- [What you need to do]
Copy the records that follow exactly as written, but not their pictures.

[Page-level text extractions]

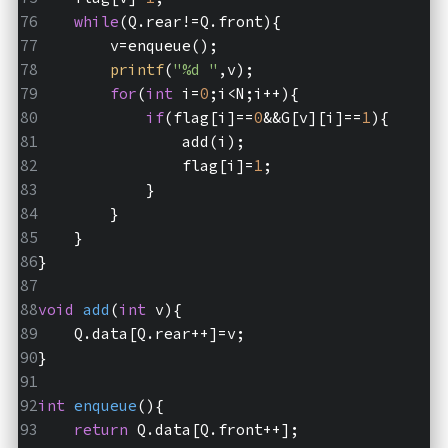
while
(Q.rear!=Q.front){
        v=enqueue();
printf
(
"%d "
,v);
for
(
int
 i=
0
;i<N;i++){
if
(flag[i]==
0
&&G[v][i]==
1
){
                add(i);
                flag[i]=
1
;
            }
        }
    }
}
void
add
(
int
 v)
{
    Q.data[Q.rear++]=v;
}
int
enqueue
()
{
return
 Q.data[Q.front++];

- [Exercise output]
while
(Q.rear!=Q.front){
        v=enqueue();
printf
(
"%d "
,v);
for
(
int
 i=
0
;i<N;i++){
if
(flag[i]==
0
&&G[v][i]==
1
){
                add(i);
                flag[i]=
1
;
            }
        }
    }
}
void
add
(
int
 v)
{
    Q.data[Q.rear++]=v;
}
int
enqueue
()
{
return
 Q.data[Q.front++];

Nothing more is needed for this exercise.